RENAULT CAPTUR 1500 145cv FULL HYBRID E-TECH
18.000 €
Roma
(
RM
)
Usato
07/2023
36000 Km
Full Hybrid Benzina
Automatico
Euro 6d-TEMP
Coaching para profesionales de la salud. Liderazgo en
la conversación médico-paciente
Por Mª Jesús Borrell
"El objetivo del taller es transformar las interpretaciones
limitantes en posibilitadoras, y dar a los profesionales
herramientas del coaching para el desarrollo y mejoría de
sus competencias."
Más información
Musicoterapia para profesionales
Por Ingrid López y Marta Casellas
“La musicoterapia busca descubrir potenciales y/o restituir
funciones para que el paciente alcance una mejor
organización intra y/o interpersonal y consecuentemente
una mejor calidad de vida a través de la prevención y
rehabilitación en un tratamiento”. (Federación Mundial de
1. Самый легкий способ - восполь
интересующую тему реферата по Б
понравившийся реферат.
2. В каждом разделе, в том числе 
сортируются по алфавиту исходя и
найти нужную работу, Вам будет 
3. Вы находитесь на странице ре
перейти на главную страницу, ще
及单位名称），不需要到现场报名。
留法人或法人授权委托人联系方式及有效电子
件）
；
|---|
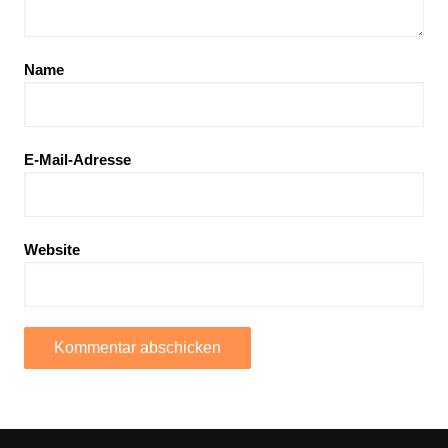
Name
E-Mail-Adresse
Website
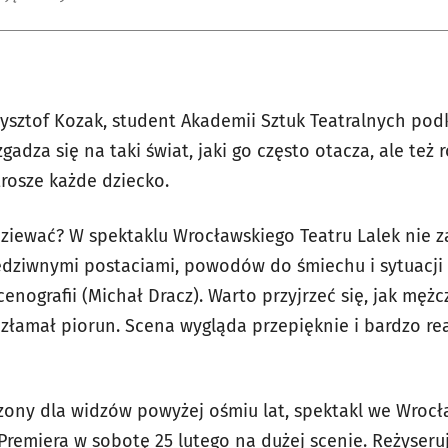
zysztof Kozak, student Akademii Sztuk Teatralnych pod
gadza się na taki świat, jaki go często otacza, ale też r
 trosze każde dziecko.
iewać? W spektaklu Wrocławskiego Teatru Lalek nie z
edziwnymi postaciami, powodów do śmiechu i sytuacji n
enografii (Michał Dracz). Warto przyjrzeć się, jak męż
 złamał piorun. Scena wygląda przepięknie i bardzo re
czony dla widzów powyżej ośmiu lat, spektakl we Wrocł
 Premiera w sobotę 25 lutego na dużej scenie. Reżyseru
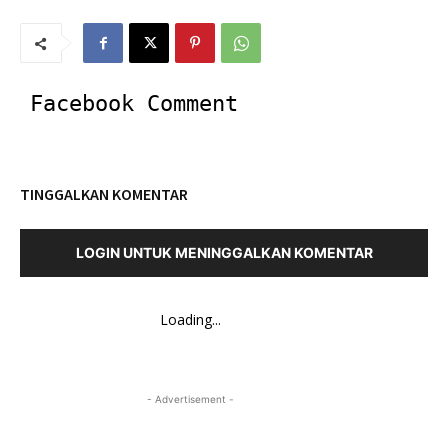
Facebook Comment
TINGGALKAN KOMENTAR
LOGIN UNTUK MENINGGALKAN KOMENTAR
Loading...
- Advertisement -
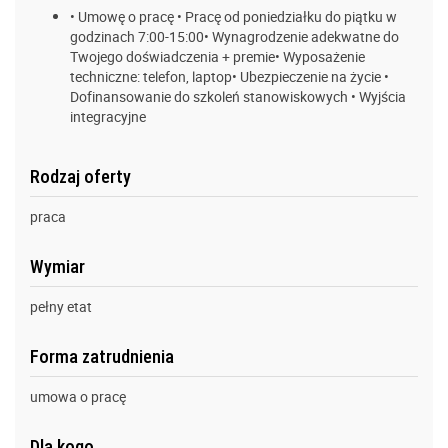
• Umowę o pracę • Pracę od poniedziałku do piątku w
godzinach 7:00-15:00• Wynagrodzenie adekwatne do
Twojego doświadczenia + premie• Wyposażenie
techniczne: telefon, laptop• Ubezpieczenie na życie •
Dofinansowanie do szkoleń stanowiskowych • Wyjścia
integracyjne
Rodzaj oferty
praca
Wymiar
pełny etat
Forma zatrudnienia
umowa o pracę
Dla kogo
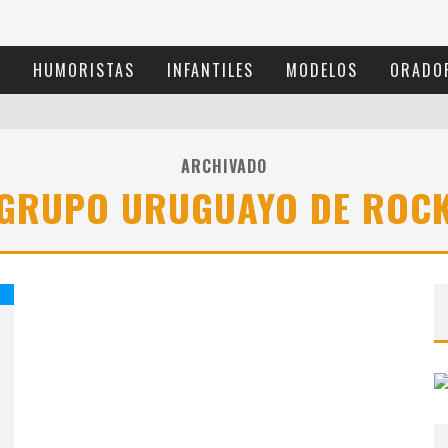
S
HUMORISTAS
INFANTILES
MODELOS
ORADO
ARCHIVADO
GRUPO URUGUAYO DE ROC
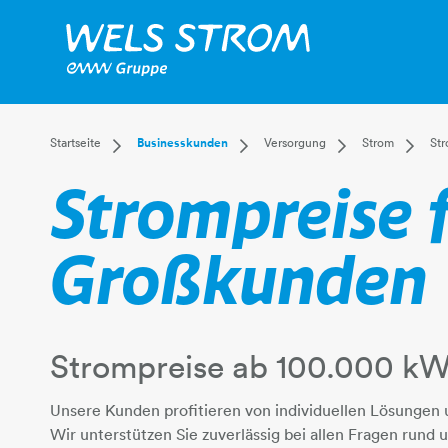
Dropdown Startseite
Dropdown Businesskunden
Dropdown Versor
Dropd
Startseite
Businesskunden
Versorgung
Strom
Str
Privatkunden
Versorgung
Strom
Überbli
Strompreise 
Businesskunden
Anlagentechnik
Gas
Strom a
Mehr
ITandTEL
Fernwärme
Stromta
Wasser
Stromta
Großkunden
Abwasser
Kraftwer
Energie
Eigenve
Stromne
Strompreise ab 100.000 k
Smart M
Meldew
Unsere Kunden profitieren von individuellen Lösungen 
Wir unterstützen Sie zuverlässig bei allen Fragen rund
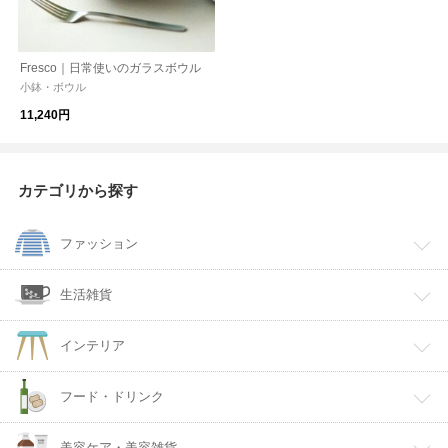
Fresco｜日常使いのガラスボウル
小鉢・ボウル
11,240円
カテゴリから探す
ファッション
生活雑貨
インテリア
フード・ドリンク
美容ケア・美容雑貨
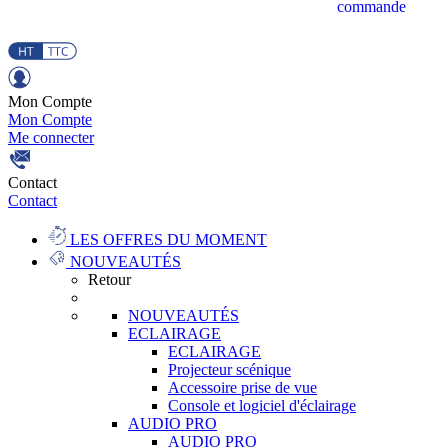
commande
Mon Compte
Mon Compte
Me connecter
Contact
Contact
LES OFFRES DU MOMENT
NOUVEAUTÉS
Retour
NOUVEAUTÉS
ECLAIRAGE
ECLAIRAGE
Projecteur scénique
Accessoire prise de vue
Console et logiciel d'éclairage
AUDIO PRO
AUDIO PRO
|---|
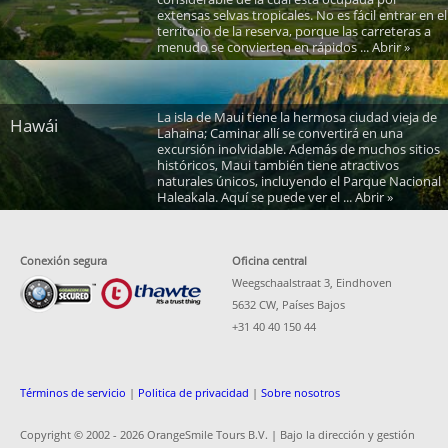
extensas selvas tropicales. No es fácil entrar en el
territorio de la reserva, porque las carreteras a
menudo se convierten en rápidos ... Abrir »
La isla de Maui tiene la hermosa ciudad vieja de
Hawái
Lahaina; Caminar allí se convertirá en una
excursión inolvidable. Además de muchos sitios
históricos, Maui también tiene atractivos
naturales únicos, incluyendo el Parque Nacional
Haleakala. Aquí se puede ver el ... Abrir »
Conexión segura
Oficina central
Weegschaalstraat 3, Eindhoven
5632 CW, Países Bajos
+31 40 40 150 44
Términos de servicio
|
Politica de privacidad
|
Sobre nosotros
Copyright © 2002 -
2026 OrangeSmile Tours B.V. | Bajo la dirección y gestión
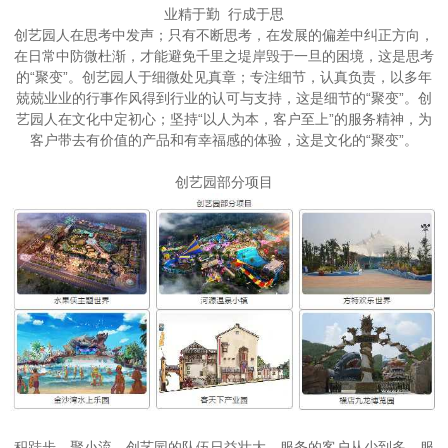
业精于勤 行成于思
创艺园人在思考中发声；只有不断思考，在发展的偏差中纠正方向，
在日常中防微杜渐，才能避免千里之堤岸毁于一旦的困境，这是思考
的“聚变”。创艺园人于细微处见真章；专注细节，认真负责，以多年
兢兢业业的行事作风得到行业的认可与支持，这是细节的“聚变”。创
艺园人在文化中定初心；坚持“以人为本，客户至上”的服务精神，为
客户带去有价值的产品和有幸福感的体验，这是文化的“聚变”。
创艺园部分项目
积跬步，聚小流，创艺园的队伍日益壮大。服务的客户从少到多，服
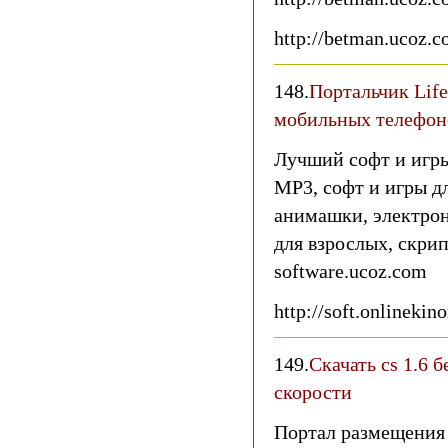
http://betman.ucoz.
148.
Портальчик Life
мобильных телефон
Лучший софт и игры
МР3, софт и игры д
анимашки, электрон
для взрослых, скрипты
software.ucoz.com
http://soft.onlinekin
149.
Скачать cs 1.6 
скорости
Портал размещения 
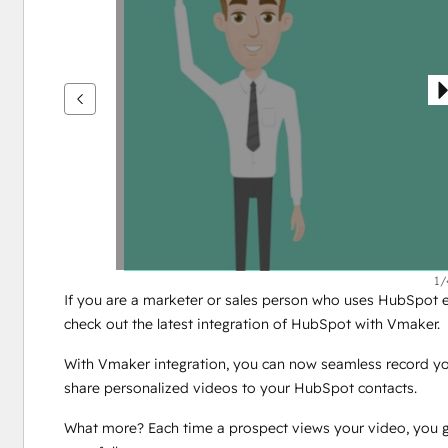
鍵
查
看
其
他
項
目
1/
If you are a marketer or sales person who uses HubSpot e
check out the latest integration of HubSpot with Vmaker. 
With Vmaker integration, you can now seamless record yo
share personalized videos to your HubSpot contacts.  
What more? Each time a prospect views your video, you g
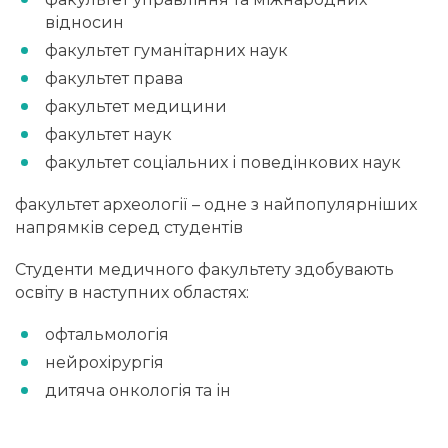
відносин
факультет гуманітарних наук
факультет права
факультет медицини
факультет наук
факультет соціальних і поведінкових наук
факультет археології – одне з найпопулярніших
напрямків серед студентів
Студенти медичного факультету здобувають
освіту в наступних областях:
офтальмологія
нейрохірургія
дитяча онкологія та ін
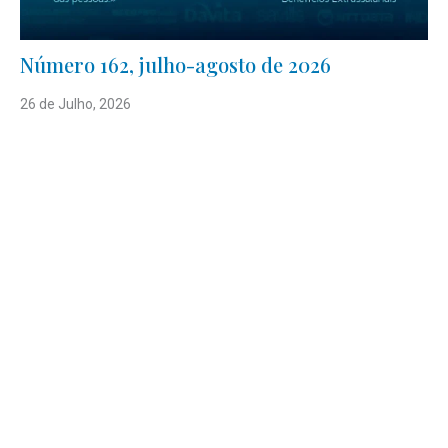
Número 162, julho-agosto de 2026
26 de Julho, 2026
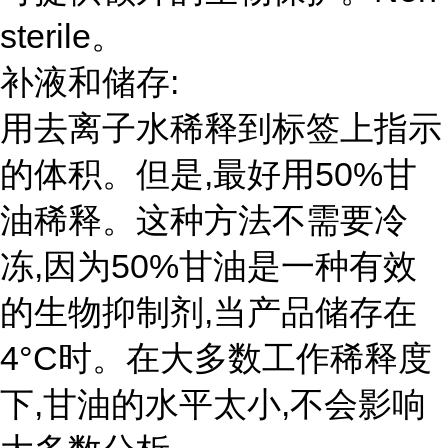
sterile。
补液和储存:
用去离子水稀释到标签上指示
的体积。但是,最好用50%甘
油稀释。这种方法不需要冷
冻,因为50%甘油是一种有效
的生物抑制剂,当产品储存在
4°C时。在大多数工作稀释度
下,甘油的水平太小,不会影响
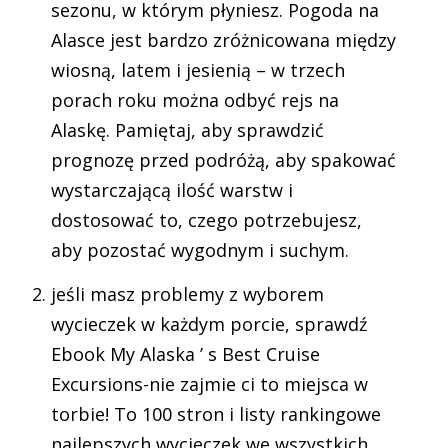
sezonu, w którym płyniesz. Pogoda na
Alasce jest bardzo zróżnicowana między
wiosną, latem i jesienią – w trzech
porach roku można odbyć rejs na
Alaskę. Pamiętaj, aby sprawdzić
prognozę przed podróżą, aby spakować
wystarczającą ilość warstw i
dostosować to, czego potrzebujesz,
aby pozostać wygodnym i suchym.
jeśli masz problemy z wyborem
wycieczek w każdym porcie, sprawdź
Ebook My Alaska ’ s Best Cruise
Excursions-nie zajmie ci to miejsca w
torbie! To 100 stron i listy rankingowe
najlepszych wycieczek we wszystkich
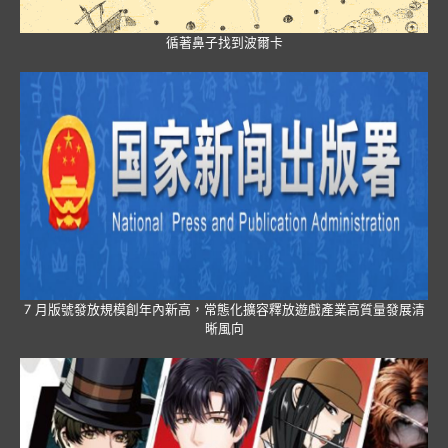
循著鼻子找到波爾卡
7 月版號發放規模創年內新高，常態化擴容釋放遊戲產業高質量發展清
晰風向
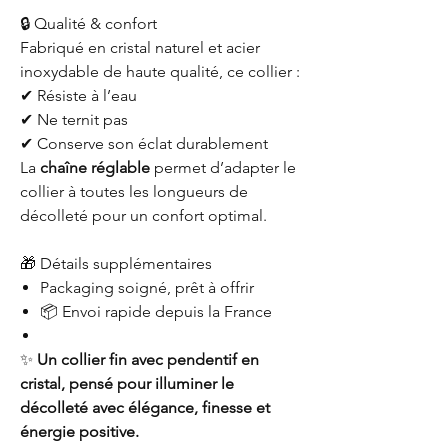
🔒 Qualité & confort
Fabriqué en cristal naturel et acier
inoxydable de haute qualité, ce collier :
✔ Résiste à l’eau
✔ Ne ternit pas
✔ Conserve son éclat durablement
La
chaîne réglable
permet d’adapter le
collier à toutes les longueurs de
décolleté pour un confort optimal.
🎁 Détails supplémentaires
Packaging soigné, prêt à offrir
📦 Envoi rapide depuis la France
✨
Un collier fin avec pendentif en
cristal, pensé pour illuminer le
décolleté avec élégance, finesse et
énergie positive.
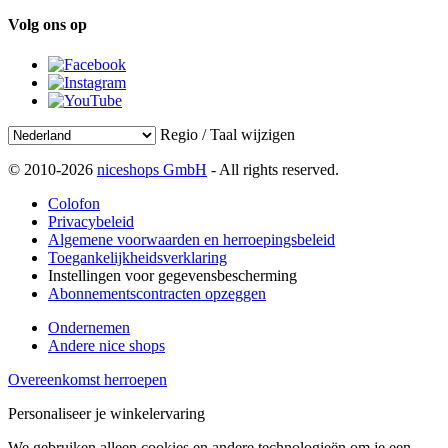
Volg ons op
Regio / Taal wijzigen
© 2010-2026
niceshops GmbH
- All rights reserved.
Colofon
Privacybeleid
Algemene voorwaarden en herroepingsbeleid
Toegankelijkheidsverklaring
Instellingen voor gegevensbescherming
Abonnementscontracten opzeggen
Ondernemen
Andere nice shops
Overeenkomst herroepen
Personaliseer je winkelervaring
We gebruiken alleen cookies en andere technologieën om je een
|---|
Could you repeat, exactly, only the lines above starting at the one that has "http://soft.onlinekin" and stopping after the one that has "wycieczek w każdym porcie, sprawdź", without the pictures?

PROBLEM SOLUTION:
http://soft.onlinekin
149.
Скачать cs 1.6 
скорости
Портал размещения 
鍵
查
看
其
他
項
目
1/
If you are a marketer or sales person who uses HubSpot e
check out the latest integration of HubSpot with Vmaker. 
With Vmaker integration, you can now seamless record yo
share personalized videos to your HubSpot contacts.  
What more? Each time a prospect views your video, you g
відносин
факультет гуманітарних наук
факультет права
факультет медицини
факультет наук
факультет соціальних і поведінкових наук
факультет археології – одне з найпопулярніших
напрямків серед студентів
Студенти медичного факультету здобувають
освіту в наступних областях:
офтальмологія
нейрохірургія
дитяча онкологія та ін
Número 162, julho-agosto de 2026
26 de Julho, 2026
sterile。
补液和储存:
用去离子水稀释到标签上指示
的体积。但是,最好用50%甘
油稀释。这种方法不需要冷
冻,因为50%甘油是一种有效
的生物抑制剂,当产品储存在
4°C时。在大多数工作稀释度
下,甘油的水平太小,不会影响
sezonu, w którym płyniesz. Pogoda na
Alasce jest bardzo zróżnicowana między
wiosną, latem i jesienią – w trzech
porach roku można odbyć rejs na
Alaskę. Pamiętaj, aby sprawdzić
prognozę przed podróżą, aby spakować
wystarczającą ilość warstw i
dostosować to, czego potrzebujesz,
aby pozostać wygodnym i suchym.
jeśli masz problemy z wyborem
wycieczek w każdym porcie, sprawdź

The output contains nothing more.